The Career Programmer: Guerilla Tactics for an Imperfect World
by Christopher Duncan
APress 2002
Review score: ** out of *****

I bought this book as a result of a favorable review on Slashdot. I should have known better. Perhaps if you are right out of college this book might have a few good tips, but those are buried in cliched prose and observations of the obvious. Here is just one example:

One of the all-time classics, the crusty and cranky coder is a timeless symbol found in trade magazine advertisements everywhere. Far from fiction, these are very real people. With a diminished patience for others sculpted from many years of corporate ineptitude, these folks tend to be irritable, frustrated, and they just basically want to be left alone. Or else. They may or may not appear to have any teeth, but it's wise not to antagonize them. This is particularly good advice for the young. They may seem powerless to affect your life, but tick them off and you're liable to find out exactly how they've managed to survive in the business world for so long.

Along with the "crusty coder" we find "suits" (those would be managers and marketing types) and, of course, our heroic software engineers, who are just artists that want to be left alone to develop beautiful, high quality software. Instead they find themselves bogged down in deathmarch schedules on software projects with constantly expanding feature lists.

While there is some truth in this picture of the life of the software engineer, it is so obscured by cliche and stereotypes that it is of little value. An underlying theme of the book is that programmers are oblivious "propeller heads". With their heads in the clouds of object hierarchy, programmers rely on the author to point out that those who pay for software development expect a return on their investment.

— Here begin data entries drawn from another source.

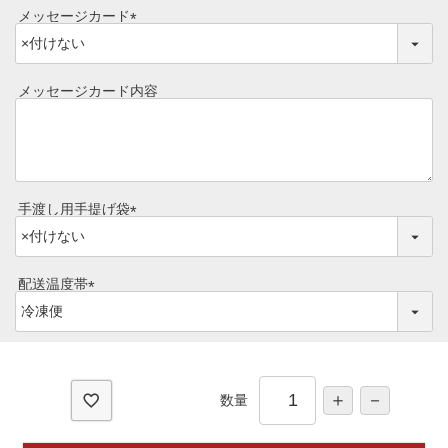
メッセージカード
ご予算から選ぶ
(
プレミアムギフト
必
牛肉部位一覧
須
メッセージカード内容
商品券
)
ギフトカテゴリー一覧
手渡し用手提げ袋
(
必
須
配送温度帯
)
(
必
須
)
数量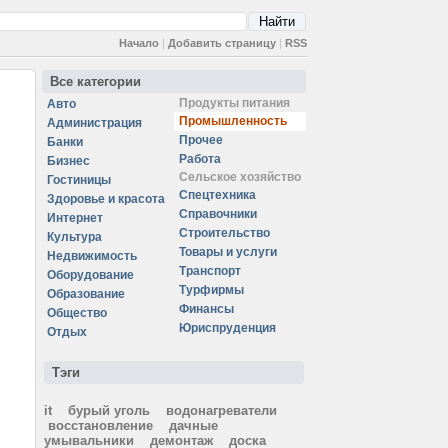
Начало
|
Добавить страницу
|
RSS
Все категории
Продукты питания
Авто
Промышленность
Администрация
Прочее
Банки
Работа
Бизнес
Сельское хозяйство
Гостиницы
Спецтехника
Здоровье и красота
Справочники
Интернет
Строительство
Культура
Товары и услуги
Недвижимость
Транспорт
Оборудование
Турфирмы
Образование
Финансы
Общество
Юриспруденция
Отдых
Тэги
it
бурый уголь
водонагреватели
восстановление
дачные
умывальники
демонтаж
доска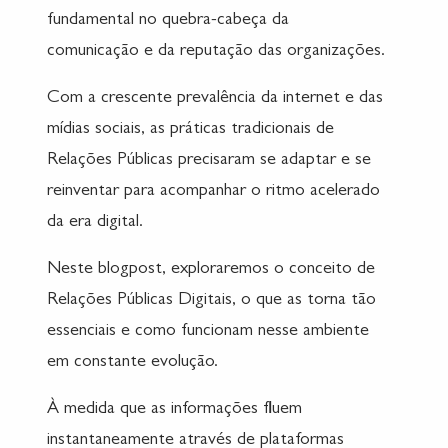
fundamental no quebra-cabeça da
comunicação e da reputação das organizações.
Com a crescente prevalência da internet e das
mídias sociais, as práticas tradicionais de
Relações Públicas precisaram se adaptar e se
reinventar para acompanhar o ritmo acelerado
da era digital.
Neste blogpost, exploraremos o conceito de
Relações Públicas Digitais, o que as torna tão
essenciais e como funcionam nesse ambiente
em constante evolução.
À medida que as informações fluem
instantaneamente através de plataformas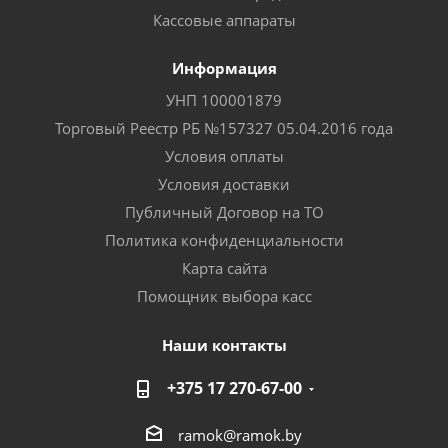
Кассовые аппараты
Информация
УНП 100001879
Торговый Реестр РБ №157327 05.04.2016 года
Условия оплаты
Условия доставки
Публичный Договор на ТО
Политика конфиденциальности
Карта сайта
Помощник выбора касс
Наши контакты
+375 17 270-67-00
ramok@ramok.by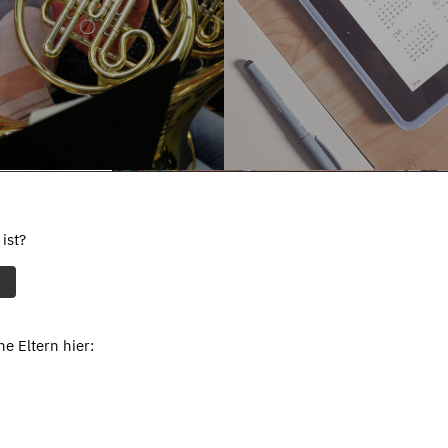
ist?
e Eltern hier:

The author never mentions a core fact in the life of most software engineers: they don't do development. Although most of the literature concentrates on designing and implementing new software, in most cases programmers fix bugs in and extend existing code. The really ugly truth is that many programmers spend most of their time fixing huge masses of undocumented, poorly designed code that was written by engineers who have long since departed the company.

The book seems to be heavily slanted toward large corporate IT software development. It is copyrighted in 2002. It does not mention that the programmers in large corporate

IT departments, where you might really find examples of the empty "suits" described in this book, are disappearing, as programming jobs are exported to India, Russian and China.

When it comes to Silicon Valley, the book is much less accurate. The management of companies like H-P may be populated by professional managers, but it is increasingly rare to find managers who do not understand the technology or the software development process. Even IBM is producing interesting and innovative software these days. Good managers are like good anything else: they are rare. But the portrait of idiot managers in this book is right out of a Dilbert cartoon. Yeah, they exist, but in the current savage technology environment they are an endangered species.

The founders of start-up companies don't have a simplistic 30,000 foot view of technology. They know the technology, even if they are not implementing it. In most cases the they are very bright people.

This book has a section on the importance of quality assurance (QA) departments and the author denounces software that is shipped without testing (who can argue with that). But what he totally misses is that even when they exist, QA departments are ineffective. QA should be part of the development process, not some separate department populated by lower status engineers. The QA people should work closely with the developers, not as some separate department, sending the message that quality and testing is not something that developers worry about.

The author is, apparently, a software consultant. He writes that there are always jobs around. I suspect that as he was writing the book, the world was changing around him. For most people, software consulting has dried up. In fact, in the current environment, you're lucky to have any job that pays a decent salary in software development. While in the past you could leave a situation you did not like, this is no longer true.

Some writers can use a casual writing style to express real ideas and good observations. This book uses a casual writing style to express empty ideas and the obvious. Save your money and buy Steve Maguire's excellent book "Debugging the Development Process" instead. Maguire's book has real content, is easy to read and has some solid useful advice.